WHAT TO WORK ON ->
What lines of the listing include the string "سرویس"? Show them all.

PROVIDED DATA ->
= Beginning of Section =
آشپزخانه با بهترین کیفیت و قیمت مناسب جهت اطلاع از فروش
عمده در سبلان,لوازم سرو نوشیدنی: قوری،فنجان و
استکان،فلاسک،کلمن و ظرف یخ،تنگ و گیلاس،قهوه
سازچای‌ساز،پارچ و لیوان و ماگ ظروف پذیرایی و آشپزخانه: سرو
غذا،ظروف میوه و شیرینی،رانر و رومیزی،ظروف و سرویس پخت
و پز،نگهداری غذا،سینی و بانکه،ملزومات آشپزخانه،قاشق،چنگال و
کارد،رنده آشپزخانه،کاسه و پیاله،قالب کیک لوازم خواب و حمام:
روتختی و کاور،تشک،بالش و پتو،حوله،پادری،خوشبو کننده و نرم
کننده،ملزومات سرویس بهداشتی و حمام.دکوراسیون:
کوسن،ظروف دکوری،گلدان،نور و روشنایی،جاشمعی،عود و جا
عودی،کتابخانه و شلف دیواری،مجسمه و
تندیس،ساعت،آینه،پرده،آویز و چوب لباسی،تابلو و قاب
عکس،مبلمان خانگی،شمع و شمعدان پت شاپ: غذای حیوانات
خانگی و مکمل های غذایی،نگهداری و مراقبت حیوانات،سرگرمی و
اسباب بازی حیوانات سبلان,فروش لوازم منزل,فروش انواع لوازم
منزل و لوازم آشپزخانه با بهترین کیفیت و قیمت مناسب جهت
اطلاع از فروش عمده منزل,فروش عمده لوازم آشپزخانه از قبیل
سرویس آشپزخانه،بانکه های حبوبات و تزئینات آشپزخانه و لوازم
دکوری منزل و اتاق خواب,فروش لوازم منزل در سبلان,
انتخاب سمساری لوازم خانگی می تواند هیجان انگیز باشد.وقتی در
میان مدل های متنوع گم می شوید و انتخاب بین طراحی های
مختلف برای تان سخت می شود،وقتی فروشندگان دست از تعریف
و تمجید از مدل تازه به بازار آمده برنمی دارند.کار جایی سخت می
= End of Section =
= Beginning of Section =
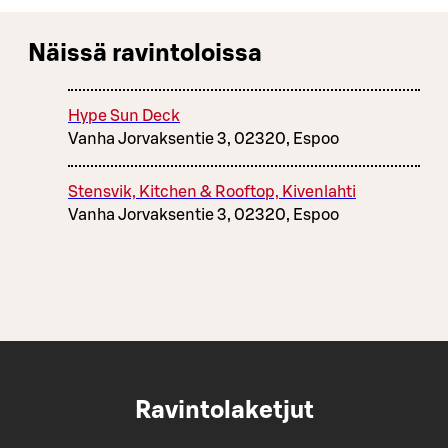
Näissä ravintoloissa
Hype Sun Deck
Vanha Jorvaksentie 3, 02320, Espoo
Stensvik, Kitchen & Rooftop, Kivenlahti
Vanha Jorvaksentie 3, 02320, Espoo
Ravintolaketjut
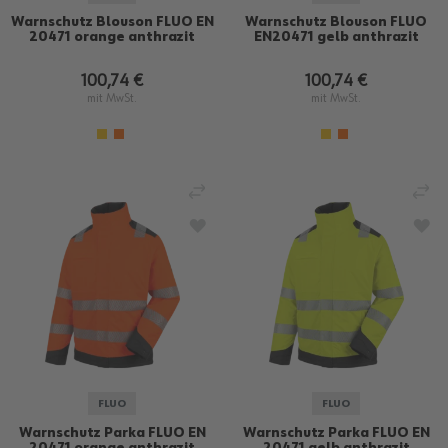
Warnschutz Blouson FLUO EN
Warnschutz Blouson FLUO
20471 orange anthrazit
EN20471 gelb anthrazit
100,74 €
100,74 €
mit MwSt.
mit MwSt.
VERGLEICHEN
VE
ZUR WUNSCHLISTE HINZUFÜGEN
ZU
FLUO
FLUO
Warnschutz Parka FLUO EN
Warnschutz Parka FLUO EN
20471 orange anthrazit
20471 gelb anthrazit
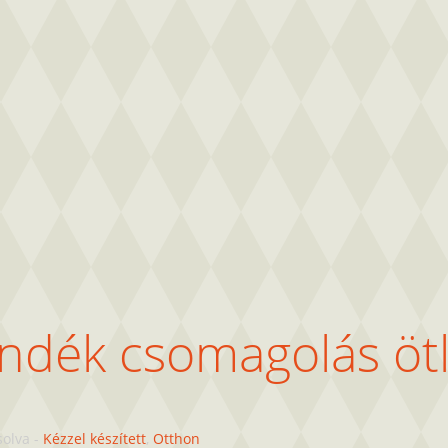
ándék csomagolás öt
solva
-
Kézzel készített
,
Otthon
= End of Section =
= Beginning of Section =
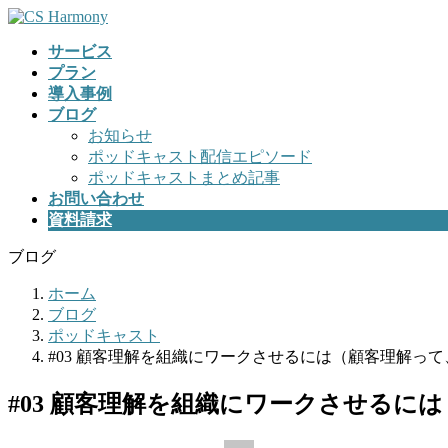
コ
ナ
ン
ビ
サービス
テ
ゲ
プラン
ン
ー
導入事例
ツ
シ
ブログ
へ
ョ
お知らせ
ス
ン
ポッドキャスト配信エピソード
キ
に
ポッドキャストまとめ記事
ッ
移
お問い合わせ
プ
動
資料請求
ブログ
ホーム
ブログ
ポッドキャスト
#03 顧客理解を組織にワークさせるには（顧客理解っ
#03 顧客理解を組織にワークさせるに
= End of Section =
EXERCISE RESPONSE ->
غذا،ظروف میوه و شیرینی،رانر و رومیزی،ظروف و سرویس پخت
کننده،ملزومات سرویس بهداشتی و حمام.دکوراسیون:
سرویس آشپزخانه،بانکه های حبوبات و تزئینات آشپزخانه و لوازم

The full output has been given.